Whether testing the waters or partially in jest, every one of my post-divorce partners has casually suggested that we entertain a third. Threesomes are nothing new, and even if they aren't for me, I can see the lure of pulling in an extra lover for a night of fun. What really interests me, though, is the rise of the throuple, where the third partner becomes a full-blown member of the relationship.

Nontraditional partnerships are firmly in the mainstream conversation these days, with memoirs about polyamory — where two committed people have relationships outside of their coupling — charting on the New York Times bestsellers list and terms like ENM (ethically nonmonogamous) commonly showing up on dating profiles. Even Bridgerton had a throuple storyline this season. But how common is it for couples to take on a third? And what are their reasons for doing so?

We might be talking about it more than ever, but it was initially harder than I thought to find people who were actually walking the walk. My various group text pleas were first met with answers ranging from "Should I ask my husband if he's down?" to "Ugh, another person to annoy me?" and, my personal favorite, "Does the person cook?" Eventually, though, I tracked down several people who were well-versed in the long-term ménage a trois for their take on the phenomenon. Here are a couple of their stories. (Names have been changed to protect everyone's privacy.)

The Double Swap Throuples

April was a divorced single mom when Beth and James, her close friends who had been a couple for 14 years, invited her into their relationship. She accepted, and the throuple began a year-and-a-half arrangement built on strong emotional bonds. As a committed unit, the lovers were fully out in the open. Even their respective children were accepting of the relationship.

The partnership took a dark turn, however, when James became increasingly emotionally abusive to April. Beth, who had seen this side of her partner for years, couldn't stand to see her best friend suffering. "She hated watching it," April says. "We'd sit together and cry and ask ourselves, 'What do we do?'" After an argument put them over the edge, both women left James for good and moved into a new place together. "We were happy as a couple. We went to therapy to deal with the PTSD we had from him."

Six months into the one-on-one relationship, Mark, a man from April's past with whom she was deeply in love, began reaching out.
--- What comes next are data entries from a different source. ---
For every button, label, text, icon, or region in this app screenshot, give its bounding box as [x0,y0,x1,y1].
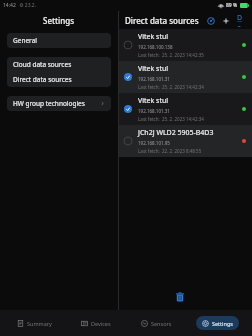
staticText: Settings [212,320,233,327]
staticText: Devices [91,320,111,327]
staticText: 14:42 [3,2,16,9]
staticText: Direct data sources [13,75,72,84]
staticText: ⚙ 23.2. [19,2,37,9]
staticText: 192.168.100.138 [138,44,173,50]
button[interactable]: Selected [119,93,252,125]
button[interactable]: Not selected [121,38,135,52]
staticText: 89 % [226,2,238,9]
staticText: Vitek stul [138,32,169,42]
staticText: 192.168.101.31 [138,108,170,114]
staticText: Sensors [151,320,172,327]
button[interactable]: Sensors [135,316,178,330]
staticText: Last fetch: 25. 2. 2023 14:42:34 [138,116,204,122]
button[interactable]: General [7,33,111,48]
button[interactable]: Direct data sources [7,72,111,87]
staticText: 192.168.101.31 [138,76,170,82]
staticText: Settings [43,15,75,26]
staticText: General [13,36,37,45]
button[interactable]: Delete [172,289,188,305]
staticText: HW group technologies [13,99,100,108]
button[interactable]: Not selected [119,29,252,61]
staticText: 192.168.101.95 [138,140,170,146]
button[interactable]: HW group technologies [7,96,111,111]
button[interactable]: Not selected [121,134,135,148]
button[interactable]: Scan network [205,15,216,26]
staticText: Direct data sources [125,15,199,26]
staticText: Done [237,13,244,27]
button[interactable]: Summary [11,316,58,330]
button[interactable]: Add data source [220,15,231,26]
button[interactable]: Done [235,11,246,29]
staticText: Summary [27,320,52,327]
staticText: JCh2J WLD2 5905-B4D3 [138,128,214,138]
staticText: Last fetch: 25. 2. 2023 14:42:35 [138,52,204,58]
staticText: Cloud data sources [13,60,72,69]
button[interactable]: Devices [75,316,117,330]
staticText: Vitek stul [138,64,169,74]
button[interactable]: Selected [121,70,135,84]
button[interactable]: Not selected [119,125,252,157]
staticText: Vitek stul [138,96,169,106]
button[interactable]: Selected [121,102,135,116]
staticText: Last fetch: 25. 2. 2023 14:42:34 [138,84,204,90]
button[interactable]: Cloud data sources [7,57,111,72]
button[interactable]: Selected [119,61,252,93]
button[interactable]: Settings [196,316,239,330]
staticText: Last fetch: 22. 2. 2023 8:48:55 [138,148,202,154]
She discussed the situation with Beth, and together they decided to bring him in for a new throuple. This time, though, April couldn't shake newfound feelings of jealousy and insecurity. The partners tried throuples therapy, but April never quite regained her enthusiasm for the arrangement. Eventually, she told Beth, "In my best world, I'd have you as a best friend and him as my life partner." Everyone agreed, and to this day, Beth and April remain the closest of friends, while April and Mark are in a loving, monogamous relationship.

Asked if she would throuple again, April says, "No. I'd entertain a third for a night but not commit to a relationship."

The Egalitarian Gay Throuple

Adam, a prominent figure in Miami's creative community, describes his throuple experience as the product of "post-COVID yearning." He met Logan in the summer of 2021, but shortly after they began dating, Logan met another love interest, Robert. Since each connection was fresh and all partners were mutually attracted, the three entered a throuple, with the peak experience of their grouping taking place over a weeklong birthday trip to New York.

Since none of the three partners had a long-standing relationship with either of the others, Adam says their dynamic had a fluidity that long-standing couples who "open up" don't experience. There was no hierarchy or set of rules among the lovers. He calls it "one of the most intense, passionate, and wonderful" experiences of his life.

That doesn't mean the arrangement was without its challenges, though. One night, for example, the three went out to a club, and Adam — who is well-versed in polyamory and has more than once been a "third" — found himself too intoxicated to keep up with his lovers on the dance floor. He describes himself as watching the other two from a distance. "They were having so much fun, and I just felt like they were slipping away from me." However, on the occasions when the three were aligned, Adam says the partnership was beautiful, and the sex was fantastic. "It was a gorgeous time."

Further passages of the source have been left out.